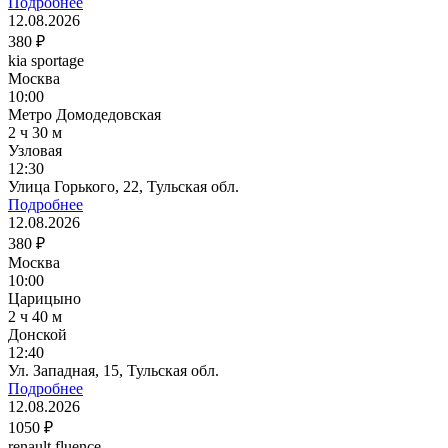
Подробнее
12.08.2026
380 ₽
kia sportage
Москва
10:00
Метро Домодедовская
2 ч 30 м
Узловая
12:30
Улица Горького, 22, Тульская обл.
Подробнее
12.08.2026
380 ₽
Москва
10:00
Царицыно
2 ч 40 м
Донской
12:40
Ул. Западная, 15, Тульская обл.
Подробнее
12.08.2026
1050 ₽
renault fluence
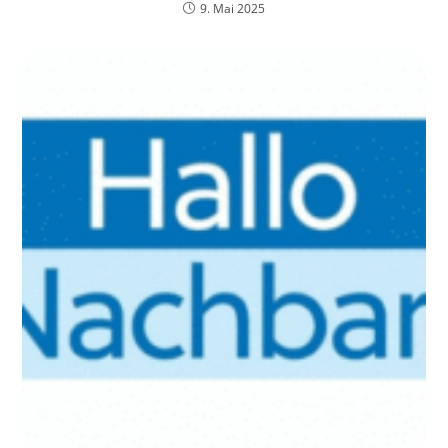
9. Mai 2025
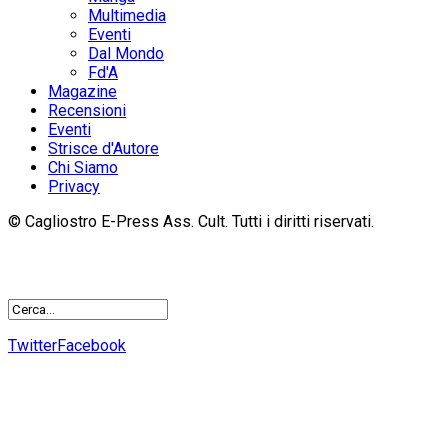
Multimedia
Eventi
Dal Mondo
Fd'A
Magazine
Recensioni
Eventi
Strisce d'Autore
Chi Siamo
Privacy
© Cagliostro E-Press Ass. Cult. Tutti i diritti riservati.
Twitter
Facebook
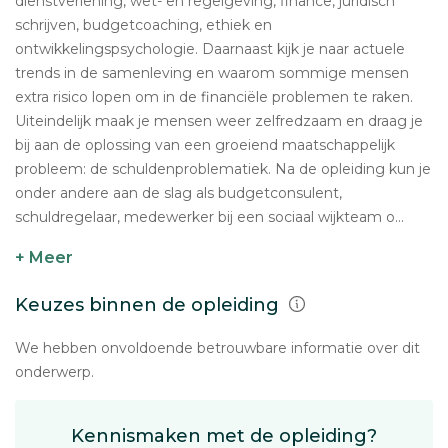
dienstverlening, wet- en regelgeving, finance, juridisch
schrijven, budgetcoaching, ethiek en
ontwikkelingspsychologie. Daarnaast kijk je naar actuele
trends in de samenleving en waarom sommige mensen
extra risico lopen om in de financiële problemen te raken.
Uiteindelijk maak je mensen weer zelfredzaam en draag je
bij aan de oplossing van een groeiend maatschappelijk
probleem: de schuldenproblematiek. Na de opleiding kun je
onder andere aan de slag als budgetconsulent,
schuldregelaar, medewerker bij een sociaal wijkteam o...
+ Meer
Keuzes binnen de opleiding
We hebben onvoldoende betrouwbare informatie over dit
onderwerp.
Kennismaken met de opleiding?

• • •

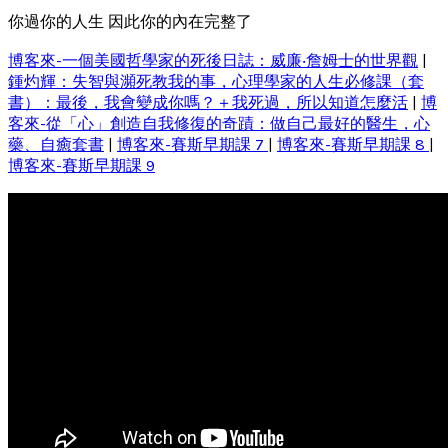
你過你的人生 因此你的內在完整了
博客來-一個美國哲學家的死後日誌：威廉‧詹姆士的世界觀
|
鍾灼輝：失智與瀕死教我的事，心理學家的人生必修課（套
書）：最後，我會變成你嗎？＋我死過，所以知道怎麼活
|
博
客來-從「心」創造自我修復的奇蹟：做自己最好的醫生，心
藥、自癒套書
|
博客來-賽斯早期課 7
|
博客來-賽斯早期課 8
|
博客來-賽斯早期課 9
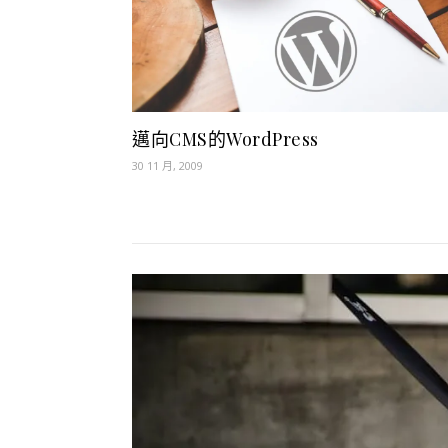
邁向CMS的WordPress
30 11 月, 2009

• • •

What is expected ▸
Among the lines of the material, find those that hold the word "mensen" and copy them.

Reply ▸
trends in de samenleving en waarom sommige mensen
Uiteindelijk maak je mensen weer zelfredzaam en draag je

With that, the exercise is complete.